Koźmin Wielkopolski (, ) is a town in Krotoszyn County, Greater Poland Voivodeship, Poland, with 6,678 inhabitants according to the 2010 census. It is the seat of the Koźmin Wielkopolski urban-rural gmina, which has a population of 13,739 people . Until January 1, 1997, the town's official name was "Koźmin"; "Wielkopolski" was then added to the name.

History

A medieval Polish settlement existed at the site as early as the 12th century. The oldest known mention of Koźmin comes from 1232, it was a village owned by the Knights Templar. It was granted town rights between 1251 and 1283. In 1338, King Casimir III the Great gave the town to Maćko Borowiec, who built a castle there. The castle, located along present-day Zamkowa Street, is still in use today; it houses a school and the Muzeum Ziemi Koźminskiej (Museum of the Koźmin Land).

Koźmin was a private town located in the Kalisz Voivodeship in the Greater Poland Province of the Polish Crown. The town changed owners several times; it was the property of the Górkas, a prominent Greater Poland family, in the 16th century, and later belonged to the Sapieha family. It was considered one of the most powerful towns in Greater Poland in the 15th and 16th century. Koźmin prospered through trade and crafts. In the 17th century it was a local Reformation center.

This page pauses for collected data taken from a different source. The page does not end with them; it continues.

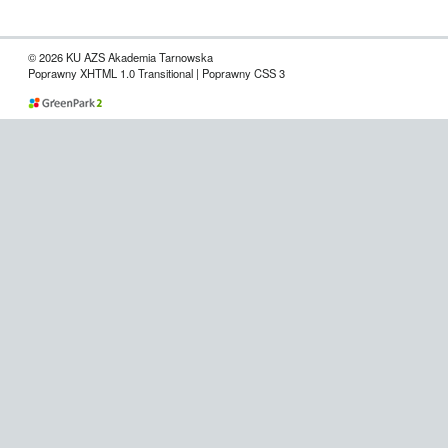
© 2026 KU AZS Akademia Tarnowska
Poprawny XHTML 1.0 Transitional | Poprawny CSS 3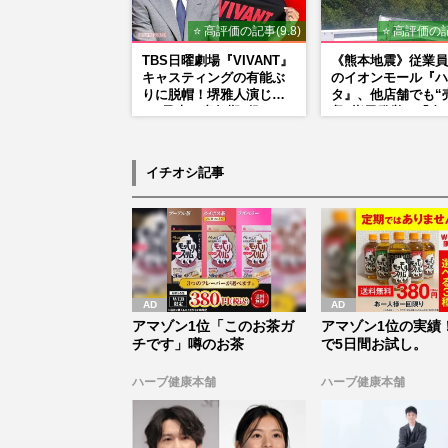
⭐ 高評価の記事(9.8)
⭐ 高評価の記
TBS日曜劇場『VIVANT』
《熊本地震》従業員
キャスティングの有能ぶ
のイオンモール『ハ
りに脱帽！堺雅人演じ
タ』、他店舗でも“
る“乃木の青年期”役は、
収”指示発覚で「命
そっくり説根強い
金」通用しなくなっ
Mr.Children桜井和寿のバ
い訳
ンドマン長男・櫻井海音
イチオシ記事
だった
アマゾン1位「このお茶ガ
アマゾン1位の実績！
チです」噂のお茶
で5日間お試し。
ハーブ健康本舗
ハーブ健康本舗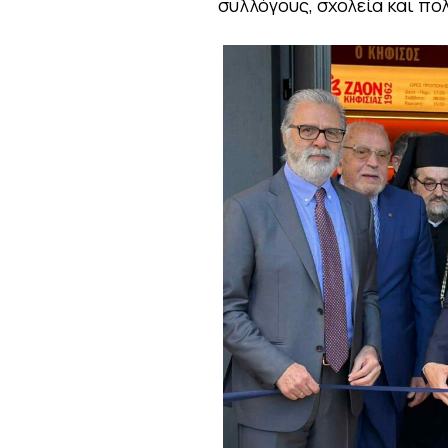
συλλόγους, σχολεία και πολ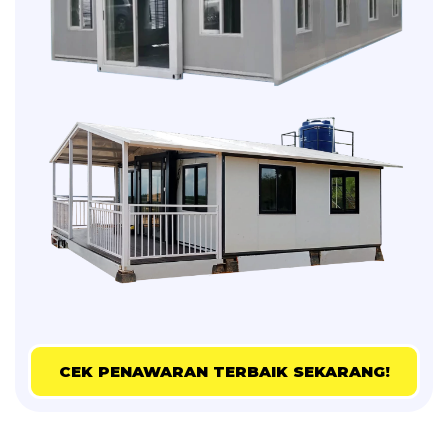
CEK PENAWARAN TERBAIK SEKARANG!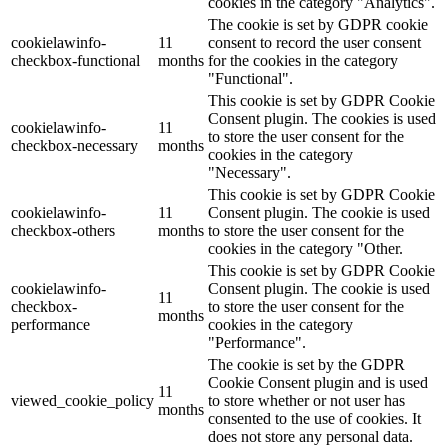
cookies in the category "Analytics".
The cookie is set by GDPR cookie
cookielawinfo-
11
consent to record the user consent
checkbox-functional
months
for the cookies in the category
"Functional".
This cookie is set by GDPR Cookie
Consent plugin. The cookies is used
cookielawinfo-
11
to store the user consent for the
checkbox-necessary
months
cookies in the category
"Necessary".
This cookie is set by GDPR Cookie
cookielawinfo-
11
Consent plugin. The cookie is used
checkbox-others
months
to store the user consent for the
cookies in the category "Other.
This cookie is set by GDPR Cookie
cookielawinfo-
Consent plugin. The cookie is used
11
checkbox-
to store the user consent for the
months
performance
cookies in the category
"Performance".
The cookie is set by the GDPR
Cookie Consent plugin and is used
11
viewed_cookie_policy
to store whether or not user has
months
consented to the use of cookies. It
does not store any personal data.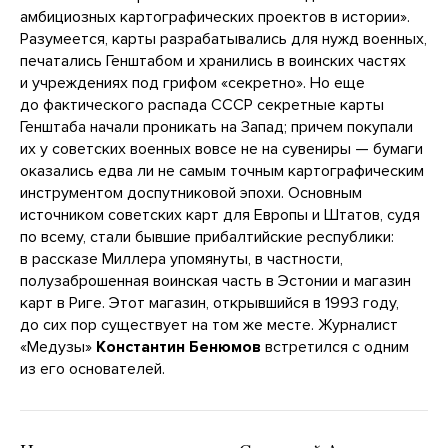
амбициозных картографических проектов в истории».
Разумеется, карты разрабатывались для нужд военных,
печатались Генштабом и хранились в воинских частях
и учреждениях под грифом «секретно». Но еще
до фактического распада СССР секретные карты
Генштаба начали проникать на Запад; причем покупали
их у советских военных вовсе не на сувениры — бумаги
оказались едва ли не самым точным картографическим
инструментом доспутниковой эпохи. Основным
источником советских карт для Европы и Штатов, судя
по всему, стали бывшие прибалтийские республики:
в рассказе Миллера упомянуты, в частности,
полузаброшенная воинская часть в Эстонии и магазин
карт в Риге. Этот магазин, открывшийся в 1993 году,
до сих пор существует на том же месте. Журналист
«Медузы»
Константин Бенюмов
встретился с одним
из его основателей.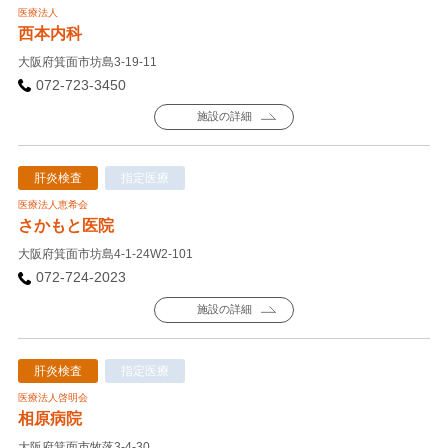
医療法人
西本内科
大阪府箕面市坊島3-19-11
072-723-3450
施設の詳細
肝炎検査
指定医療
医療法人恵希会
さかもと医院
大阪府箕面市坊島4-1-24W2-101
072-724-2023
施設の詳細
肝炎検査
指定医療
医療法人啓明会
相原病院
大阪府箕面市牧落3-4-30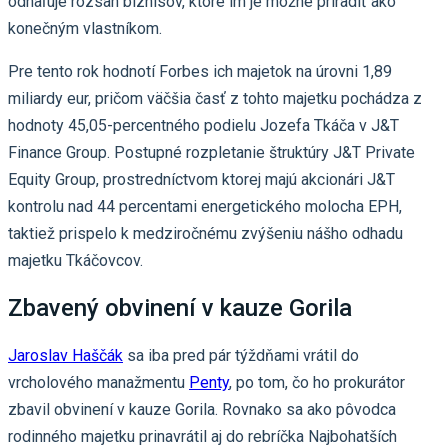
odhaľuje rozsah biznisov, ktoré im je možné priradiť ako
konečným vlastníkom.
Pre tento rok hodnotí Forbes ich majetok na úrovni 1,89
miliardy eur, pričom väčšia časť z tohto majetku pochádza z
hodnoty 45,05-percentného podielu Jozefa Tkáča v J&T
Finance Group. Postupné rozpletanie štruktúry J&T Private
Equity Group, prostredníctvom ktorej majú akcionári J&T
kontrolu nad 44 percentami energetického molocha EPH,
taktiež prispelo k medziročnému zvýšeniu nášho odhadu
majetku Tkáčovcov.
Zbavený obvinení v kauze Gorila
Jaroslav Haščák
sa iba pred pár týždňami vrátil do
vrcholového manažmentu
Penty
, po tom, čo ho prokurátor
zbavil obvinení v kauze Gorila. Rovnako sa ako pôvodca
rodinného majetku prinavrátil aj do rebríčka Najbohatších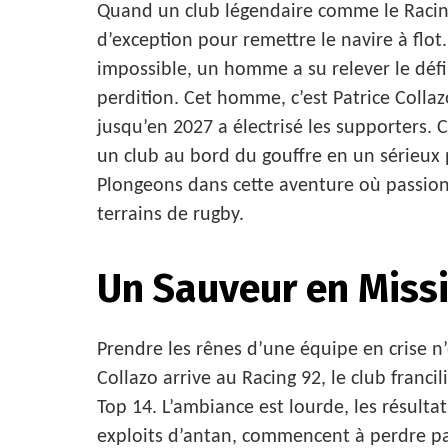
Quand un club légendaire comme le Racing
d’exception pour remettre le navire à flot
impossible, un homme a su relever le déf
perdition. Cet homme, c’est Patrice Colla
jusqu’en 2027 a électrisé les supporters. 
un club au bord du gouffre en un sérieux 
Plongeons dans cette aventure où passion, 
terrains de rugby.
Un Sauveur en Mis
Prendre les rênes d’une équipe en crise n’
Collazo arrive au Racing 92, le club franc
Top 14. L’ambiance est lourde, les résulta
exploits d’antan, commencent à perdre pat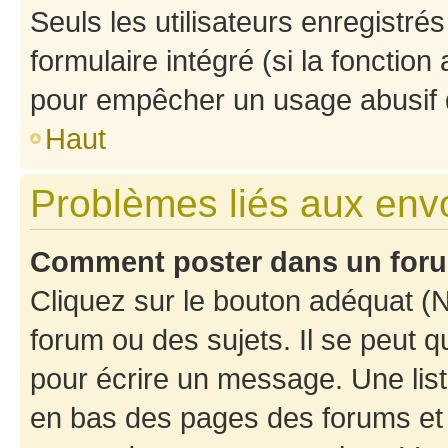
Seuls les utilisateurs enregistré
formulaire intégré (si la fonction
pour empêcher un usage abusif de 
Haut
Problèmes liés aux en
Comment poster dans un for
Cliquez sur le bouton adéquat 
forum ou des sujets. Il se peut 
pour écrire un message. Une list
en bas des pages des forums et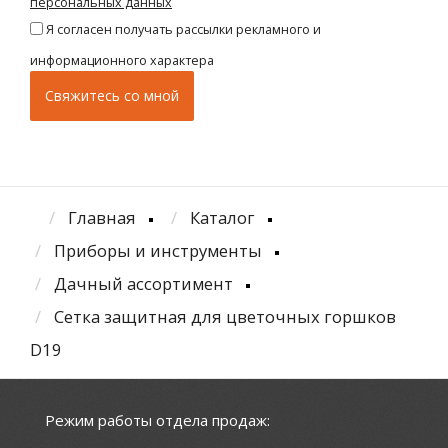
персональных данных
Я согласен получать рассылки рекламного и
информационного характера
Главная
Каталог
Приборы и инструменты
Дачный ассортимент
Сетка защитная для цветочных горшков
D19
Режим работы отдела продаж: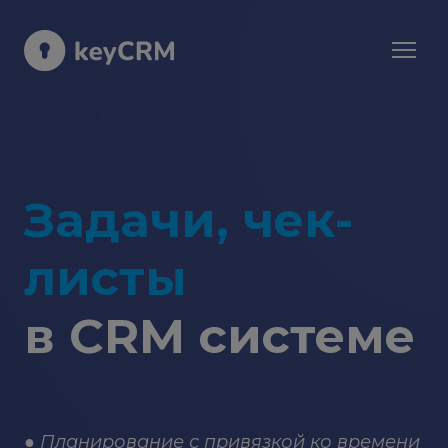
Задачи, чек-
листы
в CRM системе
● Планирование с привязкой ко времени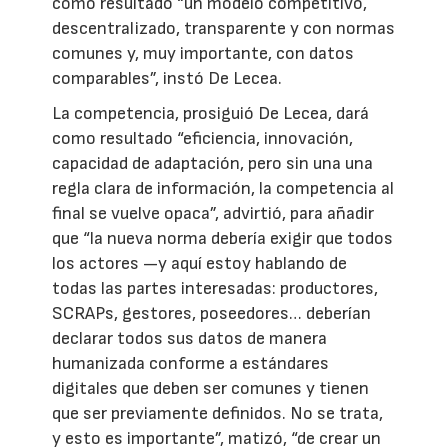
como resultado “un modelo competitivo,
descentralizado, transparente y con normas
comunes y, muy importante, con datos
comparables”, instó De Lecea.
La competencia, prosiguió De Lecea, dará
como resultado “eficiencia, innovación,
capacidad de adaptación, pero sin una una
regla clara de información, la competencia al
final se vuelve opaca”, advirtió, para añadir
que “la nueva norma debería exigir que todos
los actores —y aquí estoy hablando de
todas las partes interesadas: productores,
SCRAPs, gestores, poseedores… deberían
declarar todos sus datos de manera
humanizada conforme a estándares
digitales que deben ser comunes y tienen
que ser previamente definidos. No se trata,
y esto es importante”, matizó, “de crear un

After the Second Partition of Poland, in 1793, it was annexed by Prussia. Regained by Poles in 1807, it was included in the short-lived Polish Duchy of Warsaw, in 1815 it was re-annexed by Prussia. The Poles took part both in the unsuccessful Greater Poland uprising of 1848 and the victorious Greater Poland uprising of 1918–1919, after which Kobylin was integrated with Poland, shortly after it regained independence. During World War II, Koźmin Wielkopolski was under German occupation from 6 September 1939 to 23 January 1945.

One of the best-preserved Jewish cemeteries in Greater Poland is located in Koźmin Wielkopolski, along Wierzbowa Street. It includes more than 250 graves, dating back as far as 1806. The cemetery is maintained by a local teacher, Jerzy Fornalik, who is also the author of a multicultural education program, "Anty-Schematy," for students from Poland, Israel, Germany, and other countries.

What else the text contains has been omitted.